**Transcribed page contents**
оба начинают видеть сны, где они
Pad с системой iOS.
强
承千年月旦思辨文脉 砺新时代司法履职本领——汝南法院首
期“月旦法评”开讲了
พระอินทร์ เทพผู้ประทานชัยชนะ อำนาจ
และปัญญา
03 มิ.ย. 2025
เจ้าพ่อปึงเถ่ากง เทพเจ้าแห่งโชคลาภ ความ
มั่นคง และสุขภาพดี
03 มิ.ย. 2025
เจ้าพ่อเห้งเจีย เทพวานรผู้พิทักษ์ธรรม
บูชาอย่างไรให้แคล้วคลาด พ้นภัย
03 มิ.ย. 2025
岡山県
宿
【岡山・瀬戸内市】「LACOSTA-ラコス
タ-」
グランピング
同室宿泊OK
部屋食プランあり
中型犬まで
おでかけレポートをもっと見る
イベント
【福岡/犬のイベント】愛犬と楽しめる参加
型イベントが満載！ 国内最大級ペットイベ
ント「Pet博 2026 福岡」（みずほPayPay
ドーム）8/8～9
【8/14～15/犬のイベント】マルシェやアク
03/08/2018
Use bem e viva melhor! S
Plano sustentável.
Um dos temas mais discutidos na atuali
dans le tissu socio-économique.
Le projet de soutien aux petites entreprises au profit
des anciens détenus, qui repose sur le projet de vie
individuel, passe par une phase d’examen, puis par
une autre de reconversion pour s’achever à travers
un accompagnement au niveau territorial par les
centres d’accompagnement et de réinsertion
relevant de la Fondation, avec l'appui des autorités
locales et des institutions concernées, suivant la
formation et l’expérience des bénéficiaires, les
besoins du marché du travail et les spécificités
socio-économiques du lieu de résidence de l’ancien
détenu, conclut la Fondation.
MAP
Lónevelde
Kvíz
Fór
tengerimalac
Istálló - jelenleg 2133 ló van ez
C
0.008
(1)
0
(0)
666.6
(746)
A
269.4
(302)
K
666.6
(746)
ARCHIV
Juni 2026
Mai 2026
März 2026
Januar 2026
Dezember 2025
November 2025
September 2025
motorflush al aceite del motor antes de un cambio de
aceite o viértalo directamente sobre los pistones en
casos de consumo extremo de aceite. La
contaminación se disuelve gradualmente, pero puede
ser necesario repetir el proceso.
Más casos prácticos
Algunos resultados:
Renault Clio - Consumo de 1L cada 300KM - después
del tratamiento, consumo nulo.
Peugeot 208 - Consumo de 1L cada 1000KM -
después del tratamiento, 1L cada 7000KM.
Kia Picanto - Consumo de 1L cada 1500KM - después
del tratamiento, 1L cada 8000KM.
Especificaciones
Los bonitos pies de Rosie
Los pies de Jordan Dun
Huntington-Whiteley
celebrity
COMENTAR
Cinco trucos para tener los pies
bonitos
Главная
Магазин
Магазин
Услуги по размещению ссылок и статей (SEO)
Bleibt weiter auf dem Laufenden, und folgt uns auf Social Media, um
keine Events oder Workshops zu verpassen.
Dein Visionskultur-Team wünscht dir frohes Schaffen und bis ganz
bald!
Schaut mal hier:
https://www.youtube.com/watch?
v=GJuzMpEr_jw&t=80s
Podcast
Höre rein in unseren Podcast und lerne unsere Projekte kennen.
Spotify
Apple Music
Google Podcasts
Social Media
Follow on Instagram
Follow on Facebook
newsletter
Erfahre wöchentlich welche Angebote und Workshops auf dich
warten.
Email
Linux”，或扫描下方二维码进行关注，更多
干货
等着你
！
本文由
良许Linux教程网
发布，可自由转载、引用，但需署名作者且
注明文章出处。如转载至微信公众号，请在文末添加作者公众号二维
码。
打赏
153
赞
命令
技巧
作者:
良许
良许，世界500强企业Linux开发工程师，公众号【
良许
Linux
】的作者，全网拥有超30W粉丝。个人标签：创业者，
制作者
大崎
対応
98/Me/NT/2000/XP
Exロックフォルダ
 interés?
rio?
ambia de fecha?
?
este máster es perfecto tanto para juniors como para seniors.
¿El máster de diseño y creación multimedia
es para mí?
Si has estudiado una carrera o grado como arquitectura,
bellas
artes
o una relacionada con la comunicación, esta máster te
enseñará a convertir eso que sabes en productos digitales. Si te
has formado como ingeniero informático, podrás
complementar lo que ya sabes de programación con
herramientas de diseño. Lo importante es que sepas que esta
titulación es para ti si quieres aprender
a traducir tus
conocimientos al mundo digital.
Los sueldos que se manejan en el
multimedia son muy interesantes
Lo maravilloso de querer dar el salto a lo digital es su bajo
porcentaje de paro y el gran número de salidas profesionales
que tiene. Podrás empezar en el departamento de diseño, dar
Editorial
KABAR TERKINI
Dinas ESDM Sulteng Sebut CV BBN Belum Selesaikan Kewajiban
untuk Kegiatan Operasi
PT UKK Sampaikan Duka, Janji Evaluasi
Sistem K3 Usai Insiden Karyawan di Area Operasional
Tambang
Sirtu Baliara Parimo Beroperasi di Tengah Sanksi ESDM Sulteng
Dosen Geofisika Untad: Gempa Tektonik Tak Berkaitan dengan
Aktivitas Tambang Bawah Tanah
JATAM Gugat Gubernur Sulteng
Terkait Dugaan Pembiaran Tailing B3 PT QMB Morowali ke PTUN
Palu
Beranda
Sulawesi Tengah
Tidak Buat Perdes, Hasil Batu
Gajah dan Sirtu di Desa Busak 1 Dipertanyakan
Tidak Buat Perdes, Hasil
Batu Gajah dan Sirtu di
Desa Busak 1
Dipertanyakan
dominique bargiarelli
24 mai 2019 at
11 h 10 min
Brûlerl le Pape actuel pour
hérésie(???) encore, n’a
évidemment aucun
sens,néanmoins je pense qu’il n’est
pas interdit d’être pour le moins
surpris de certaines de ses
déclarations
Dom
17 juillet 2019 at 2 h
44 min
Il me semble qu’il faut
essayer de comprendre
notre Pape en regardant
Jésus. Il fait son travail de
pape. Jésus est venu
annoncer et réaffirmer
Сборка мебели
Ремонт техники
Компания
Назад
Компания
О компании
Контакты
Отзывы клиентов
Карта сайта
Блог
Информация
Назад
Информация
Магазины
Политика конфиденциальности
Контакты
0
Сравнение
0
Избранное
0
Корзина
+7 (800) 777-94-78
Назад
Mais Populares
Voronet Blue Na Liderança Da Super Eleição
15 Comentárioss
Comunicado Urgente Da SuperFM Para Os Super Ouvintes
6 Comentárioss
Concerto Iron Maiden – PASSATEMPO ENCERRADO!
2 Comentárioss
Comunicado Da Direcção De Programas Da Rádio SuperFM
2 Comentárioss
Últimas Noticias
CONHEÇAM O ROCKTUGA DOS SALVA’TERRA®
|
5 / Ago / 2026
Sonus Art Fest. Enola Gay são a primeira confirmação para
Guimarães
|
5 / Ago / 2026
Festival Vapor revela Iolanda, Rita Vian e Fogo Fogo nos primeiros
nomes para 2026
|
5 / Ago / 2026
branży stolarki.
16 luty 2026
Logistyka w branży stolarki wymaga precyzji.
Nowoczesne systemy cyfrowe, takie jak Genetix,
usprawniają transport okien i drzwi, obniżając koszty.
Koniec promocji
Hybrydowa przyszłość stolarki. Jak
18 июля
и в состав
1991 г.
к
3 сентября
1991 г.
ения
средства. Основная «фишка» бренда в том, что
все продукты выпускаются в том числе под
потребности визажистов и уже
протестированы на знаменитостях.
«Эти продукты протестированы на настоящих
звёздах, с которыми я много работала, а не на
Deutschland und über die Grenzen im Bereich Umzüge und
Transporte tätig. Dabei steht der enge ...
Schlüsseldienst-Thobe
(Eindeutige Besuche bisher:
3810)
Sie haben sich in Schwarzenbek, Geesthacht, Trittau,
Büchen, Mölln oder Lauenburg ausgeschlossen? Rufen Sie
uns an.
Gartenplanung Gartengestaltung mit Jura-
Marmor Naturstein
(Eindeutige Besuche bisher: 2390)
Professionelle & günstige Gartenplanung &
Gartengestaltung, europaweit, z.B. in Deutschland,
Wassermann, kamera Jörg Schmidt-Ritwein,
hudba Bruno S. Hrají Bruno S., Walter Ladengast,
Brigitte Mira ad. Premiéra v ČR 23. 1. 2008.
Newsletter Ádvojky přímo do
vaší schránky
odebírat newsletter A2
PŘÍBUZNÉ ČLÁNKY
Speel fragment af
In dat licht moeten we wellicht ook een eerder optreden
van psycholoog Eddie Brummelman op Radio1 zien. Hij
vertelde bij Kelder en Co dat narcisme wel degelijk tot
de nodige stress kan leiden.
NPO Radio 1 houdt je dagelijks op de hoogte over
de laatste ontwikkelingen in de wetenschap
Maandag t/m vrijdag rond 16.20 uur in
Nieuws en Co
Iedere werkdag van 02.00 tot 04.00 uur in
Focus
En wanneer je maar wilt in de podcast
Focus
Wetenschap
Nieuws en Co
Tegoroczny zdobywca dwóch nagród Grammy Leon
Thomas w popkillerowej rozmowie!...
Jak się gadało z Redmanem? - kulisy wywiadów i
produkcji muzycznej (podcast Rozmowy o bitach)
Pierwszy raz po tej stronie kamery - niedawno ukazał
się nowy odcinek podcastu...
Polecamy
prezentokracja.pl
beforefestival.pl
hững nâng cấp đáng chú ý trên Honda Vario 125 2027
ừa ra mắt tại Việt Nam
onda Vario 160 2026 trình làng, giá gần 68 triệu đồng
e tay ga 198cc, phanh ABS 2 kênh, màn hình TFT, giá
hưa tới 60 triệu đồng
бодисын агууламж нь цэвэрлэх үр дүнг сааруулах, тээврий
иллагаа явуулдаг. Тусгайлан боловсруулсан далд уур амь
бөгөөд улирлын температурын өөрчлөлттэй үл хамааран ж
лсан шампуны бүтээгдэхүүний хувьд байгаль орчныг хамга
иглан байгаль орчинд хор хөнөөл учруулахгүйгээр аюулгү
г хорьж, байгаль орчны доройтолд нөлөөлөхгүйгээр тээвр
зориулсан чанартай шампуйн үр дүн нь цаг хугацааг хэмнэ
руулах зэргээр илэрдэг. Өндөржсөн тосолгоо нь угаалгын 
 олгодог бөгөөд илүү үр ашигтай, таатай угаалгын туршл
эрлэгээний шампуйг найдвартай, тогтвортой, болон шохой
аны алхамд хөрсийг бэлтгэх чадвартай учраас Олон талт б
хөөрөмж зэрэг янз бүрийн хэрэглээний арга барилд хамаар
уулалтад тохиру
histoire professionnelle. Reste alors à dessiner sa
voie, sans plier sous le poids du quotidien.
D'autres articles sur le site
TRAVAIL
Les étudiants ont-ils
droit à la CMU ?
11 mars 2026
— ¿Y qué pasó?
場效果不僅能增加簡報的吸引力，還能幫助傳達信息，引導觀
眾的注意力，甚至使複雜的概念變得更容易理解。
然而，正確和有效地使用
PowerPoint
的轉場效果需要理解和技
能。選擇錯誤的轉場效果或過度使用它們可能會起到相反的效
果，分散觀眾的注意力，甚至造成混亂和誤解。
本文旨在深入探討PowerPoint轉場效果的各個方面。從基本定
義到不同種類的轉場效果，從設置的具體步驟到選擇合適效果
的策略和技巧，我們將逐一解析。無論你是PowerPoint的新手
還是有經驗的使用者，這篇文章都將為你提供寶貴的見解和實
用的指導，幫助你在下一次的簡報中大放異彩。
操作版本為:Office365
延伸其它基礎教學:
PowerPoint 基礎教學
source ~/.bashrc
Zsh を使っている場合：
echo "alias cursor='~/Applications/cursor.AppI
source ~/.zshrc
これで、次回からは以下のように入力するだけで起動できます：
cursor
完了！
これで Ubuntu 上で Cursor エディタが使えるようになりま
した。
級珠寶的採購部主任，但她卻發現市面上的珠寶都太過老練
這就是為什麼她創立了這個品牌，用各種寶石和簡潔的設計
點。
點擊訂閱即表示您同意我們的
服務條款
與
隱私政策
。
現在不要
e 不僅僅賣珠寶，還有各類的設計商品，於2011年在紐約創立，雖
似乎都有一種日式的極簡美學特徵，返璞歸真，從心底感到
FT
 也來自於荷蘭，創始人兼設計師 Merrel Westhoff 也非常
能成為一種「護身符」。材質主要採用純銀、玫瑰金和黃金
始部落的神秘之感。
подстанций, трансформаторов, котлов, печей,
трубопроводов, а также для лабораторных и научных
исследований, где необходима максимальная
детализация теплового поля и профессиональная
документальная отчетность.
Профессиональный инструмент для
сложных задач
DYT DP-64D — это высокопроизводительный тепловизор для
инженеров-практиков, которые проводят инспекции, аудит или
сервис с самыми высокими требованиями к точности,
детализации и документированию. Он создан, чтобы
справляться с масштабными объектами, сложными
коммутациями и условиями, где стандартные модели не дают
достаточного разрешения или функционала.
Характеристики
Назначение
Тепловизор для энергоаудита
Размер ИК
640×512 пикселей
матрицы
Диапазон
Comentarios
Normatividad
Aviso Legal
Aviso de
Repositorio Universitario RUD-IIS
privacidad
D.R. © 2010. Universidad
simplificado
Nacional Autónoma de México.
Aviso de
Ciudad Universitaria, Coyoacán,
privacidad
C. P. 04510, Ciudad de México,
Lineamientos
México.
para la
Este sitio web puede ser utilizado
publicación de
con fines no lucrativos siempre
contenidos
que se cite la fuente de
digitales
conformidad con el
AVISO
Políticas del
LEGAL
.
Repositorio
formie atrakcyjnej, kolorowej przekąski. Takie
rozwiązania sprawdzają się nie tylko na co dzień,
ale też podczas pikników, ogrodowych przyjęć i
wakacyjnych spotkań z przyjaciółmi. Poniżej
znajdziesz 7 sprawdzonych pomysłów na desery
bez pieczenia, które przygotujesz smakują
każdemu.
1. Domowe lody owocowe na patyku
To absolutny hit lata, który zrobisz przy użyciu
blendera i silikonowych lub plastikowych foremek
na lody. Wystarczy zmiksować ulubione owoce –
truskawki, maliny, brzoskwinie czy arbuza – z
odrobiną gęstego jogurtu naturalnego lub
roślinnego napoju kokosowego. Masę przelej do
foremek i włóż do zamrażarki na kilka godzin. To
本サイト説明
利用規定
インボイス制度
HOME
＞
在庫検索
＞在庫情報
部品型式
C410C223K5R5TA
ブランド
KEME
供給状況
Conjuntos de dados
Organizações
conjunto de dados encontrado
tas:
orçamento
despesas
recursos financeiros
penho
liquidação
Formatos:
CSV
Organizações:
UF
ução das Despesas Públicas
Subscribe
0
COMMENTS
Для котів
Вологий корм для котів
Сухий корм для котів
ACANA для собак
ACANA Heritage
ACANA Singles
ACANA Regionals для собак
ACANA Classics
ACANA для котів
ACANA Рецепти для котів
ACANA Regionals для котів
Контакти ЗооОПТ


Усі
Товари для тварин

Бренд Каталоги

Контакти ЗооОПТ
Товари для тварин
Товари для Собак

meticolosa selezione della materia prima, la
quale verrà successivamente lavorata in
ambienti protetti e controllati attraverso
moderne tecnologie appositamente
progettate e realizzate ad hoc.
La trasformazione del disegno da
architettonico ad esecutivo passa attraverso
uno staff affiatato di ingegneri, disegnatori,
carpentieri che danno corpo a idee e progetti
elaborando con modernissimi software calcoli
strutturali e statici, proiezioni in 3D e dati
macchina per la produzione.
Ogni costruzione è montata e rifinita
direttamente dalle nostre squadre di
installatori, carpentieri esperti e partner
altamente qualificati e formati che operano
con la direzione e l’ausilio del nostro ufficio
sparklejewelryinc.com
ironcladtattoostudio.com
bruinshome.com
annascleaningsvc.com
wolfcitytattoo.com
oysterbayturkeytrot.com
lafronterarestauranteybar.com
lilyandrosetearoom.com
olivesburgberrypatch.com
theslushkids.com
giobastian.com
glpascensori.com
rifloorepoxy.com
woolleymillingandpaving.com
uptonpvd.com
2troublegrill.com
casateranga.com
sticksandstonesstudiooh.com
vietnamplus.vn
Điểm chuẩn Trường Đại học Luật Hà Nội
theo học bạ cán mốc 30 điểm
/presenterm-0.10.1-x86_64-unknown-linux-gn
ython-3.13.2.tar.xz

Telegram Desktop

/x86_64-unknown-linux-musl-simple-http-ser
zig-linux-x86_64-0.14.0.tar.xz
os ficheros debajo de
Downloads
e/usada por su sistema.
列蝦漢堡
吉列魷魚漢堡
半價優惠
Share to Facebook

**What is needed**
Give the lines again, exactly as they stand, from the beginning of the data through the line with "des anciens détenus, qui".

**Task response**
оба начинают видеть сны, где они
Pad с системой iOS.
强
承千年月旦思辨文脉 砺新时代司法履职本领——汝南法院首
期“月旦法评”开讲了
พระอินทร์ เทพผู้ประทานชัยชนะ อำนาจ
และปัญญา
03 มิ.ย. 2025
เจ้าพ่อปึงเถ่ากง เทพเจ้าแห่งโชคลาภ ความ
มั่นคง และสุขภาพดี
03 มิ.ย. 2025
เจ้าพ่อเห้งเจีย เทพวานรผู้พิทักษ์ธรรม
บูชาอย่างไรให้แคล้วคลาด พ้นภัย
03 มิ.ย. 2025
岡山県
宿
【岡山・瀬戸内市】「LACOSTA-ラコス
タ-」
グランピング
同室宿泊OK
部屋食プランあり
中型犬まで
おでかけレポートをもっと見る
イベント
【福岡/犬のイベント】愛犬と楽しめる参加
型イベントが満載！ 国内最大級ペットイベ
ント「Pet博 2026 福岡」（みずほPayPay
ドーム）8/8～9
【8/14～15/犬のイベント】マルシェやアク
03/08/2018
Use bem e viva melhor! S
Plano sustentável.
Um dos temas mais discutidos na atuali
dans le tissu socio-économique.
Le projet de soutien aux petites entreprises au profit
des anciens détenus, qui repose sur le projet de vie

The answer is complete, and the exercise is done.